Artificial intelligence is likely to have a big impact on the number of civil servants working in the UK, with two-thirds of roles under threat, a former government HR chief has warned. Rupert McNeil, who was the Civil Service’s chief human resources officer (CHRO) for six years, has told MPs that departments will need to manage the implementation of automated systems carefully, and highlighted the government’s lack of risk management and governance, as well as weaknesses in programme management.

AI and automation will replace front-line staff in the civil service. (Photo by pxl.store/Shutterstock.com)

McNeil was speaking to MPs on Parliament’s Public Administration and Constitutional Affairs Committee as part of a hearing considering recruitment issues and bullying within the Civil Service.

While plans to cut 91,000 civil service jobs were scrapped by Rishi Sunak in November 2022, McNeil said that de-duplication of roles was still something he believed in. He also warned that trade unions, ministers and civil service senior management have to form closer relationships because of the inevitable reductiins of jobs over AI implementation.

McNeil also talked about the weaknesses in senior management, citing a lack of specialist skills across the Civil Service, and said that the organisation should be able to grow its own talent rather than relying on the private sector.
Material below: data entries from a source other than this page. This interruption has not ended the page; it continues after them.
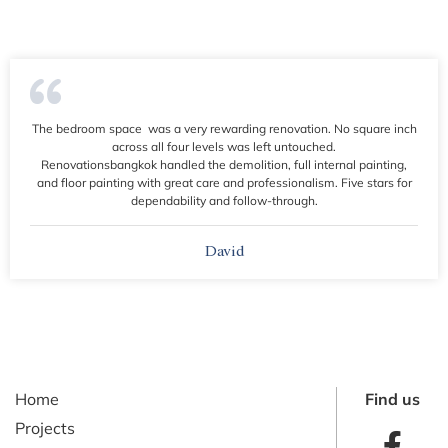
The bedroom space was a very rewarding renovation. No square inch
across all four levels was left untouched.
Renovationsbangkok handled the demolition, full internal painting,
and floor painting with great care and professionalism. Five stars for
dependability and follow-through.
David
Home
Find us
Projects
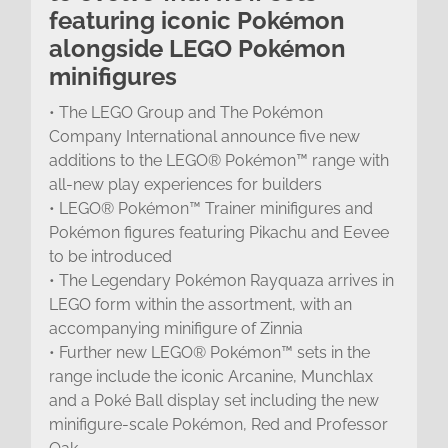
featuring iconic Pokémon
alongside LEGO Pokémon
minifigures
• The LEGO Group and The Pokémon
Company International announce five new
additions to the LEGO® Pokémon™ range with
all-new play experiences for builders
• LEGO® Pokémon™ Trainer minifigures and
Pokémon figures featuring Pikachu and Eevee
to be introduced
• The Legendary Pokémon Rayquaza arrives in
LEGO form within the assortment, with an
accompanying minifigure of Zinnia
• Further new LEGO® Pokémon™ sets in the
range include the iconic Arcanine, Munchlax
and a Poké Ball display set including the new
minifigure-scale Pokémon, Red and Professor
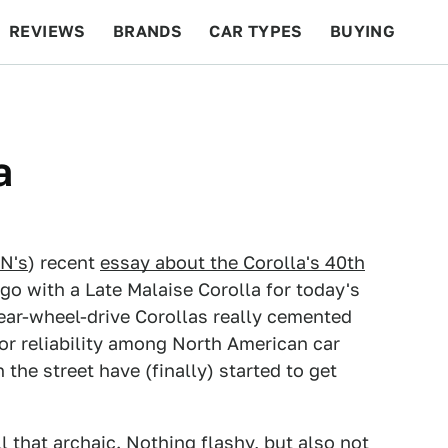
REVIEWS
BRANDS
CAR TYPES
BUYING
BEYOND CARS
RACING
QOTD
FEATURES
a
N's
) recent
essay about the Corolla's 40th
 go with a Late Malaise Corolla for today's
 rear-wheel-drive Corollas really cemented
or reliability among North American car
the street have (finally) started to get
ll that archaic. Nothing flashy, but also not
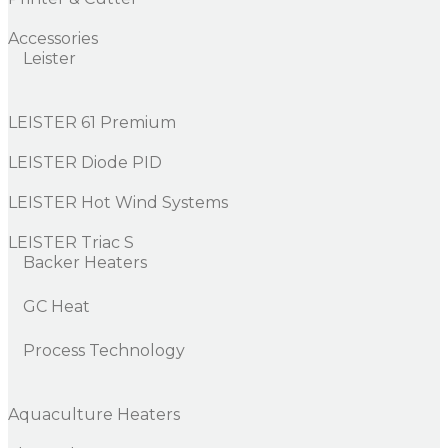
Accessories
Leister
LEISTER 61 Premium
LEISTER Diode PID
LEISTER Hot Wind Systems
LEISTER Triac S
Backer Heaters
GC Heat
Process Technology
Aquaculture Heaters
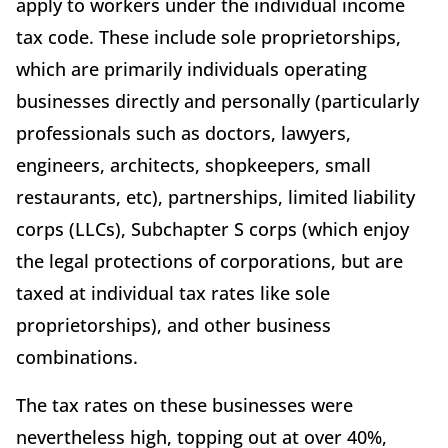
apply to workers under the individual income
tax code. These include sole proprietorships,
which are primarily individuals operating
businesses directly and personally (particularly
professionals such as doctors, lawyers,
engineers, architects, shopkeepers, small
restaurants, etc), partnerships, limited liability
corps (LLCs), Subchapter S corps (which enjoy
the legal protections of corporations, but are
taxed at individual tax rates like sole
proprietorships), and other business
combinations.
The tax rates on these businesses were
nevertheless high, topping out at over 40%,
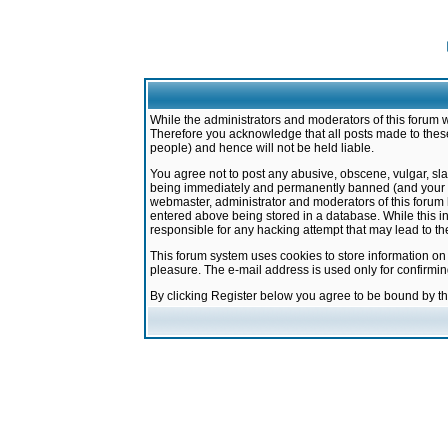
While the administrators and moderators of this forum w
Therefore you acknowledge that all posts made to these
people) and hence will not be held liable.
You agree not to post any abusive, obscene, vulgar, sla
being immediately and permanently banned (and your ser
webmaster, administrator and moderators of this forum h
entered above being stored in a database. While this in
responsible for any hacking attempt that may lead to 
This forum system uses cookies to store information on
pleasure. The e-mail address is used only for confirmi
By clicking Register below you agree to be bound by t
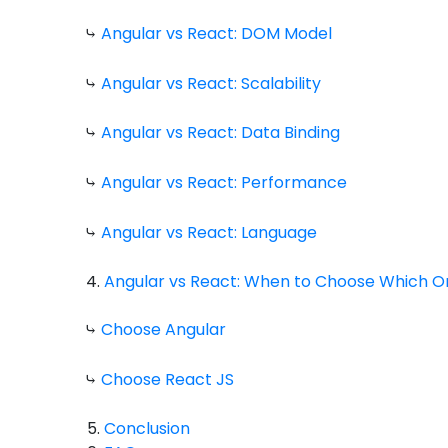
⤷
Angular vs React: DOM Model
⤷
Angular vs React: Scalability
⤷
Angular vs React: Data Binding
⤷
Angular vs React: Performance
⤷
Angular vs React: Language
Angular vs React: When to Choose Which O
⤷
Choose Angular
⤷
Choose React JS
Conclusion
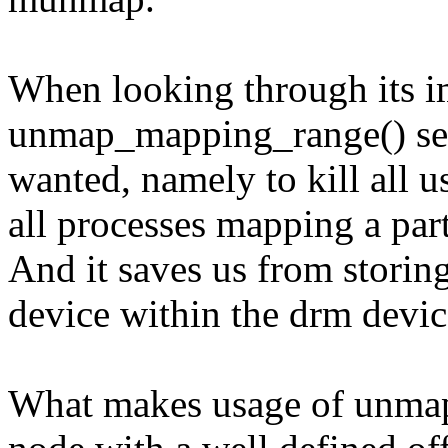
When looking through its i
unmap_mapping_range() seem
wanted, namely to kill all 
all processes mapping a part
And it saves us from storing
device within the drm devic
What makes usage of unma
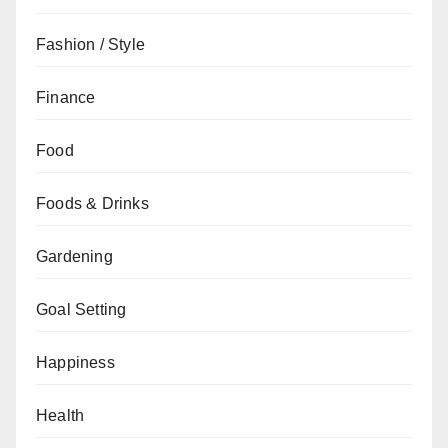
Fashion / Style
Finance
Food
Foods & Drinks
Gardening
Goal Setting
Happiness
Health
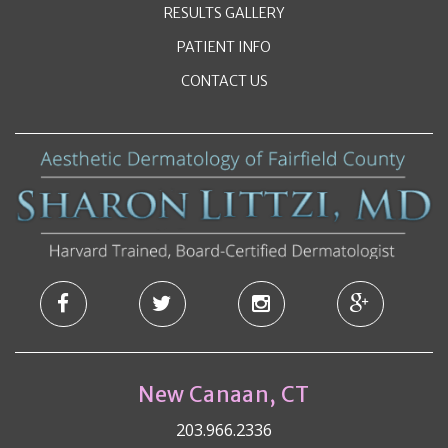
RESULTS GALLERY
PATIENT INFO
CONTACT US
New Canaan, CT
203.966.2336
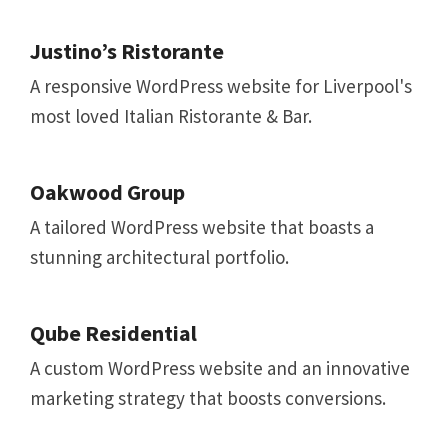
Justino’s Ristorante
A responsive WordPress website for Liverpool's
most loved Italian Ristorante & Bar.
Oakwood Group
A tailored WordPress website that boasts a
stunning architectural portfolio.
Qube Residential
A custom WordPress website and an innovative
marketing strategy that boosts conversions.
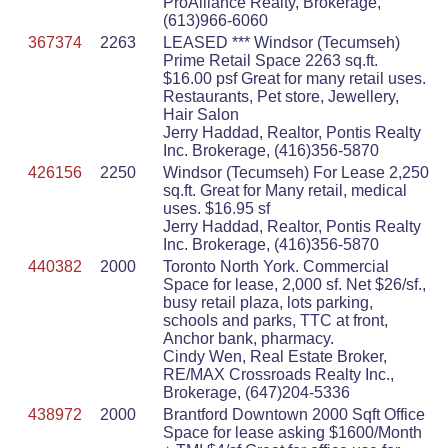
ProAlliance Realty, Brokerage,
(613)966-6060
367374
2263
LEASED *** Windsor (Tecumseh)
Prime Retail Space 2263 sq.ft.
$16.00 psf Great for many retail uses.
Restaurants, Pet store, Jewellery,
Hair Salon
Jerry Haddad, Realtor, Pontis Realty
Inc. Brokerage, (416)356-5870
426156
2250
Windsor (Tecumseh) For Lease 2,250
sq.ft. Great for Many retail, medical
uses. $16.95 sf
Jerry Haddad, Realtor, Pontis Realty
Inc. Brokerage, (416)356-5870
440382
2000
Toronto North York. Commercial
Space for lease, 2,000 sf. Net $26/sf.,
busy retail plaza, lots parking,
schools and parks, TTC at front,
Anchor bank, pharmacy.
Cindy Wen, Real Estate Broker,
RE/MAX Crossroads Realty Inc.,
Brokerage, (647)204-5336
438972
2000
Brantford Downtown 2000 Sqft Office
Space for lease asking $1600/Month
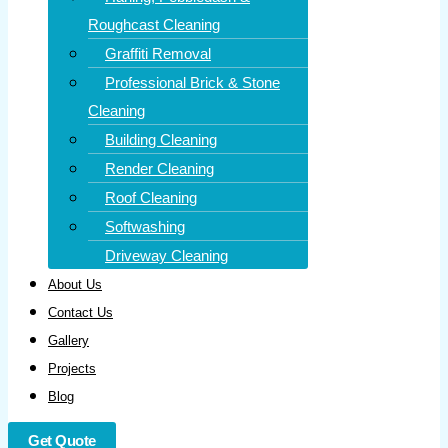
Roughcast Cleaning
Graffiti Removal
Professional Brick & Stone
Cleaning
Building Cleaning
Render Cleaning
Roof Cleaning
Softwashing
Driveway Cleaning
About Us
Contact Us
Gallery
Projects
Blog
Get Quote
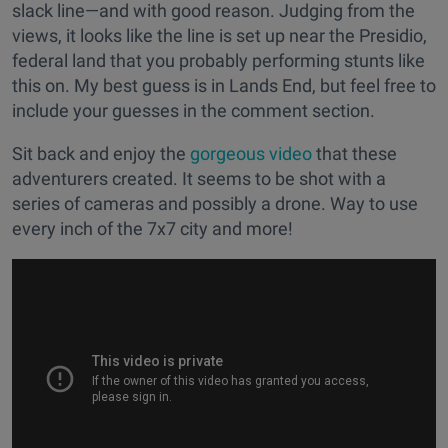
slack line—and with good reason. Judging from the
views, it looks like the line is set up near the Presidio,
federal land that you probably performing stunts like
this on. My best guess is in Lands End, but feel free to
include your guesses in the comment section.
Sit back and enjoy the
gorgeous video
that these
adventurers created. It seems to be shot with a
series of cameras and possibly a drone. Way to use
every inch of the 7x7 city and more!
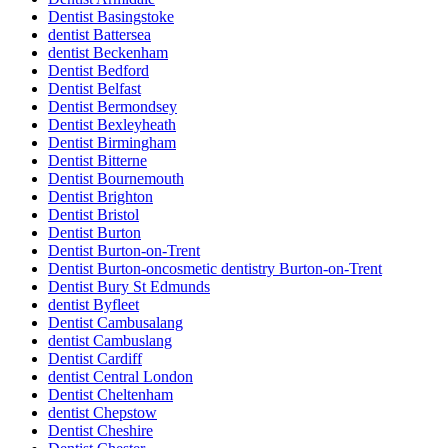
Dentist Basingstoke
dentist Battersea
dentist Beckenham
Dentist Bedford
Dentist Belfast
Dentist Bermondsey
Dentist Bexleyheath
Dentist Birmingham
Dentist Bitterne
Dentist Bournemouth
Dentist Brighton
Dentist Bristol
Dentist Burton
Dentist Burton-on-Trent
Dentist Burton-oncosmetic dentistry Burton-on-Trent
Dentist Bury St Edmunds
dentist Byfleet
Dentist Cambusalang
dentist Cambuslang
Dentist Cardiff
dentist Central London
Dentist Cheltenham
dentist Chepstow
Dentist Cheshire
McNeil joined the Civil Service as CHRO in 2016 following his time at Lloyds Banking Group, and held the role until 2022. He was also director general for government shared services

He was responsible for the delivery of the Civil Service People Strategy, looking at what it needed to do to attract the most capable and public-spirited people, and focused on new ways of working and how to build a good culture within the Civil Service.

During his tenure, the former CHRO said he noticed that there was competition between departments when it came to the IT workforce.

Frontline work in the Civil Service needs to be automated

McNeil commented that the digital transformation of the economy means it is inevitable that some frontline Civil Service work would be automated, pointing to industries such as banking where technology is replacing many administrative and customer-facing roles.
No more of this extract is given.